Во многих произведениях Нагиба Махфуза 60-х годов можно обнаружить некий второй план, символический подтекст. Так, рассказ «Пьяный поет» как будто посвящен той же теме — одиночеству человека в обществе. Ахмед Энабу — полунищий возчик — вдруг становится героем дня (точнее, ночи). Из-за него на ноги поставлен отряд полицейских, приехали пожарные машины, сбежались жители всего квартала. Те, кто еще вчера почти не замечал его, сейчас предельно вежливы и заботливы. Несмотря на хмель в голове, возчик понимает, что эта вежливость — пустое лицемерие, и тот же хозяин лавки, пекущийся на словах о его бессмертной душе, думает лишь о своих возможных убытках.

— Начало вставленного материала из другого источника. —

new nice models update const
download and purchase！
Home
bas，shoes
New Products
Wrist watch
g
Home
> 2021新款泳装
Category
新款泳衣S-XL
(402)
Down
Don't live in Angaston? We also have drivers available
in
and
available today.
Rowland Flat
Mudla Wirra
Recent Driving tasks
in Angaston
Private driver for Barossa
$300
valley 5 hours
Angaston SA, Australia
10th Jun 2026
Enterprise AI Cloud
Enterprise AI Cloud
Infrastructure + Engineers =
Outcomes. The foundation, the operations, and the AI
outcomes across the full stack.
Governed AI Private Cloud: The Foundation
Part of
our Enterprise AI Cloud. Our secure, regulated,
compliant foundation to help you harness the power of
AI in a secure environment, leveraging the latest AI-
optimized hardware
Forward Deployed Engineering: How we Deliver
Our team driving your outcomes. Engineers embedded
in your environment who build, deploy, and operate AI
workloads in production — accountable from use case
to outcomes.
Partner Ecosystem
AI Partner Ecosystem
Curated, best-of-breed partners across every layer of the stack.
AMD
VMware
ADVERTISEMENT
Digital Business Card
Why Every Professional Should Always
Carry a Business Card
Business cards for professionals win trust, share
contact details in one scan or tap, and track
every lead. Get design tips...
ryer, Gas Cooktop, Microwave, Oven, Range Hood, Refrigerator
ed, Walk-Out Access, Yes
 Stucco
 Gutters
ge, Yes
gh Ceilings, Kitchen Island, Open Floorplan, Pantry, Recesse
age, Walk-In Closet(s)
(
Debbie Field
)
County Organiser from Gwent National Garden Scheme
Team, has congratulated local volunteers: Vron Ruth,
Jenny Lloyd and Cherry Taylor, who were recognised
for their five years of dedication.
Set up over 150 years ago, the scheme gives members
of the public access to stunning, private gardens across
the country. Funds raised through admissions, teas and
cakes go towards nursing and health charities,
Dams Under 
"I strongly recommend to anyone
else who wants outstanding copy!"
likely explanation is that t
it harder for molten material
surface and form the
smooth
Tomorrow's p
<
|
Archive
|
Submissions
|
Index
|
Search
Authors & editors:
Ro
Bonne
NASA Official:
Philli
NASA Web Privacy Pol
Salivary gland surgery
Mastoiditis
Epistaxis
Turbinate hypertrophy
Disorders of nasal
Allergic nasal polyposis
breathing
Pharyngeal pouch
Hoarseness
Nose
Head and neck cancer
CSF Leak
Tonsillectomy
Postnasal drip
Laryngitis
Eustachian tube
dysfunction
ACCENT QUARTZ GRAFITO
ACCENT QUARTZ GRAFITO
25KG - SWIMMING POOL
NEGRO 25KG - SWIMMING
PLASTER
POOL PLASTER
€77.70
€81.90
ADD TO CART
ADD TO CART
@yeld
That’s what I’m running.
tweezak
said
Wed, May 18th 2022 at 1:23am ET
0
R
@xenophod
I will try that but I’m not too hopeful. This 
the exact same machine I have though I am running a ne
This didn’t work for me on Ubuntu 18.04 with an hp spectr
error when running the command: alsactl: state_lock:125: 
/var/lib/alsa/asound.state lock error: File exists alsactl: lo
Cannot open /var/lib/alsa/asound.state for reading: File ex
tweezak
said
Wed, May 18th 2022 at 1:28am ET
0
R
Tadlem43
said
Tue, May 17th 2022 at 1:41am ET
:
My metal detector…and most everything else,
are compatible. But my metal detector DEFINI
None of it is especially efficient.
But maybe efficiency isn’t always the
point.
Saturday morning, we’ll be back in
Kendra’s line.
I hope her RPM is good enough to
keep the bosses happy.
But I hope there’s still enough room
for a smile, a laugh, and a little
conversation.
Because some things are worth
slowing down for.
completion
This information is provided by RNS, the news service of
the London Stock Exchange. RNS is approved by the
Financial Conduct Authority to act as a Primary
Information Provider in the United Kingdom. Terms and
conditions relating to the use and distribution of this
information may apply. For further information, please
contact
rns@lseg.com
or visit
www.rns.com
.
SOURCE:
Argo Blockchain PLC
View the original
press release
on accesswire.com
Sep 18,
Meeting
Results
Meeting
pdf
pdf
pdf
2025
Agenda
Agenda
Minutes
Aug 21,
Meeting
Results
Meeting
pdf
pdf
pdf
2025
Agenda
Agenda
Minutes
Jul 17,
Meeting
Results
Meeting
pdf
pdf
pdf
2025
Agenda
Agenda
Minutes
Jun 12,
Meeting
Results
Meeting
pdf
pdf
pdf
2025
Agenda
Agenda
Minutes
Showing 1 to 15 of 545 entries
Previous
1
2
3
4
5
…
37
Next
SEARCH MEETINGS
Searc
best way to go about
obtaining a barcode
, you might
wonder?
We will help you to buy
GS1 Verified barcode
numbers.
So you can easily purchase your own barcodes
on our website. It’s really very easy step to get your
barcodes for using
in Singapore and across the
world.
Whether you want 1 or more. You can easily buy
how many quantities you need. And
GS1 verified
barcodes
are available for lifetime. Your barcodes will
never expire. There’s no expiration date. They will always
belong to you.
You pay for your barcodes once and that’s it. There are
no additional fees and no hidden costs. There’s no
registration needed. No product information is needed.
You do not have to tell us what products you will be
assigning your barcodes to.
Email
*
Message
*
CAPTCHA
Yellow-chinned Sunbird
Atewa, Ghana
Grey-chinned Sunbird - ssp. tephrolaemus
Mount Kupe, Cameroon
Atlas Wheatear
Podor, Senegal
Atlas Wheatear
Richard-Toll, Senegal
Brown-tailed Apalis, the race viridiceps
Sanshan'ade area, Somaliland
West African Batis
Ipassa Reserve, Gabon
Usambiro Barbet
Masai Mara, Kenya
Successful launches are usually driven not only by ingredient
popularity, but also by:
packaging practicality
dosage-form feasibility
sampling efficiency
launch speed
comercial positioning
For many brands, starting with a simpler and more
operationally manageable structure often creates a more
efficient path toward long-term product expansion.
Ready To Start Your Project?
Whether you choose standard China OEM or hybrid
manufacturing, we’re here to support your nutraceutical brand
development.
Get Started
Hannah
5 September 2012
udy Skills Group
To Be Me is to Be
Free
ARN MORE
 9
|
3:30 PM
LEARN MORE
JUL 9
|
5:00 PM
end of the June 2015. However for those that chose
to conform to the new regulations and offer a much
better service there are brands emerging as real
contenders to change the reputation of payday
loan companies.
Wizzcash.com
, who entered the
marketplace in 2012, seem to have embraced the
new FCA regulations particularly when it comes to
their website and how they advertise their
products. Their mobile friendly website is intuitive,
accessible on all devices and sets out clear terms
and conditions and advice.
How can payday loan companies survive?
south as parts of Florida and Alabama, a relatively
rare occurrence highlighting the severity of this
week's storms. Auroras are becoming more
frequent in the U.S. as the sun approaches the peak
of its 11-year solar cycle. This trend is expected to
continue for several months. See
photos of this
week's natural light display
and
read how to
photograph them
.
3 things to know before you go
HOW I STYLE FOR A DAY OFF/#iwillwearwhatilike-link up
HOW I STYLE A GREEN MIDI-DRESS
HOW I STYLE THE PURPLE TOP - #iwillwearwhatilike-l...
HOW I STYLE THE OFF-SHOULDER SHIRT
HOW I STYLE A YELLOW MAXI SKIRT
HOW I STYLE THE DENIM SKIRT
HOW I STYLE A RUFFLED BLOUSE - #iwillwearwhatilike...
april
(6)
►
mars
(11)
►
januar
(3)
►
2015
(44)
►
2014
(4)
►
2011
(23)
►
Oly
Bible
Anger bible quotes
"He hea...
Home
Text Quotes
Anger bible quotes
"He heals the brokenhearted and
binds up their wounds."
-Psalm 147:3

Однако арабские критики не ограничиваются таким пониманием содержания и толкуют его как аллегорию, где герой воплощает собой голодных и неимущих, желающих удовлетворения своих потребностей и готовых сжечь все вокруг, окажись у них в руках огонь.
Сам автор, никогда не пишущий ни предисловий, ни послесловий к своим сборникам рассказов, крайне редко и неохотно комментирует их. И в самой ткани произведений авторские оценки почти незаметны. Махфуз придерживается мнения, что писатель не должен обнаруживать свое отношение к изображаемому, не должен подсказывать что-либо читателям. Им самим надлежит определить свои симпатии или антипатии к героям и сделать выводы из прочитанного.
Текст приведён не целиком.